Recién cumplico los cincuenta años, Nicolás Forestier llega a Sevilla para asistir a la sesión del Comité Ejecutivo de la Exposición, que tuvo lugar el día 2 de enero de 1911, entonces, dicha exposición se denominada Hispano Americana de Sevilla. El día 1 de abril de ese mismo año, recibe el encargo del mencionado Comité Ejecutivo para que remodelase y diseñase el Parque de María Luisa, la Huerta Mariana y las Delicias, con el fin de enmarcar en dichas zonas, la Exposición Iberoamericana. Forestier se comprometió a presentar un anteproyecto gráfico acompañado de una Memoria detallada.

Forestier, antes que nada, se interesó por las características del clima de Sevilla y posteriormente, visitó asiduamente los jardines de los Reales Alcázares para conocer la flora de la ciudad y sobre todo, para estudiar el estilo y tradición de la jardinería local, minuciosamente observó las principales características que conforman la esencia del jardín sevillano como son: el naranjo, las fuentes bajas, el ladrillo y la cerámica trianera. Verdaderamente, Forestier logró introducir en su proyecto los elementos antes mencionados, además le añadió ciertos toques románticos y regionalistas sin dejar atrás la influencia del jardín clásico francés, donde predominan las figuras geométricas, el terreno llano, la lámina de agua y el dominio racional de la vegetación. En síntesis, consiguió conjugar la jardinería europea con las reminiscencias árabes que quedaban en Andalucía.

Nicolás Forestier y el Parque de María Luisa

Forestier se comprometió respetar la arboleda existente, porque la consideraba como unas masas arbóreas ya consolidada. Por otra parte, su formación racionalista y la influencia de André Le Nôtre, (jardinero de Luis XIV) le llevó a crear  un eje principal compuesto por el Estanque de los Lotos, la Isleta de los Patos, el Estanque de los Leones y el Monte Gurugú. Todos estos elementos procedían del jardín primitivo con la excepción del Estanque de los Leones. Se podría considerar que la disposición de este conjunto monumental suponía una reinterpretación del famso Patio de la Alberca de la Alhambra granadina.

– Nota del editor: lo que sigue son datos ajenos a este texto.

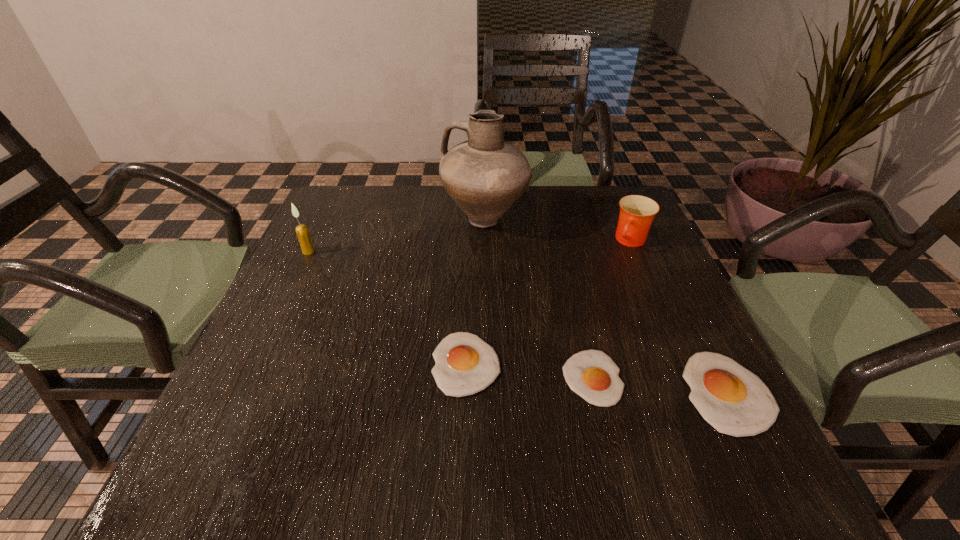 You are a GUI agent. You are given a task and a screenshot of the screen. Output one action in this format:
    pyautogui.click(x=<x>, y=<y>)
    Task: Click on the fifth tallest object
    This screenshot has height=540, width=960.
    Given the screenshot: What is the action you would take?
    pyautogui.click(x=464, y=364)

Locate an element on the screen. The width and height of the screenshot is (960, 540). the leftmost egg yolk is located at coordinates (464, 364).

Locate an element on the screen. the second egg yolk from left to right is located at coordinates (592, 374).

The image size is (960, 540). In order to click on the fourth object from left to right in this screenshot , I will do `click(592, 374)`.

Where is `the rightmost egg yolk`? Image resolution: width=960 pixels, height=540 pixels. the rightmost egg yolk is located at coordinates (732, 399).

Identify the location of the tallest object. The image size is (960, 540). (485, 176).

Locate an element on the screen. the third tallest object is located at coordinates (637, 212).

I want to click on candle, so click(302, 231).

At what (x,y) coordinates should I click in order to perform the action: click on the second tallest object. Please return your answer as a coordinate pair (x, y). The height and width of the screenshot is (540, 960). Looking at the image, I should click on (302, 231).

Where is `free region located 0.380m on the right of the fifth tallest object`? The width and height of the screenshot is (960, 540). free region located 0.380m on the right of the fifth tallest object is located at coordinates (698, 364).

En la ejecución de las obras del parque, colaboraron estrechamente con Forestier sus compatriotas Naulet y Chevalier, siendo este último, el ayudante que más tiempo permaneció al pie de obras. La apertura del parque se hizo coincidir con el primer día de la Feria de Abril del año 1914. En agradecimiento a la obra realizada por Forestier, se le nombró, años más tarde, director técnico de los jardines de Sevilla y además, se le concedió la Orden del Mérito Civil.

En este año que se cumple el centenario de la apertura al público del parque de María Luisa, la Plataforma Ciudadana por los Parque, los Jardines y el Paisaje de Sevilla ha acordado erigir un monumento por suscripción popular al artífice del emblemátNicolás Forestier y el Parque de María Luisaico parque de María Luisa, proponiendo como lugar idóneo el que muestra la fotografía principal. Ya son muchas las aportaciones que esta plataforma ha recibido hasta la fecha para la recaudación que están realizando con el objetivo de hacer realidad el monumento a Forestier.

Datos biográficos de J. C. N. Forestier

El arquitecto y paisajista Jean Claude Nicolas Forestier, nació el día 9 de enero de 1861 en la pequeña ciudad de Aix-les Bains, a orillas del lago de Bourget, en el departamento de Saboya (Francia). En París, estudió en la Escuela Politécnica y en la Escuela libre de Ciencias Políticas y posteriormente en la Escuela Forestal de Nancy. Tuvo una gran repercusión social la publicación de su libro «Grandes villes e systèmes de parcs», éste fue leído por los organizadores de la Exposición Iberoamericana, de tal manera influyó  sus conceptos y teorías que lo eligieron como diseñador del  parque de María Luisa.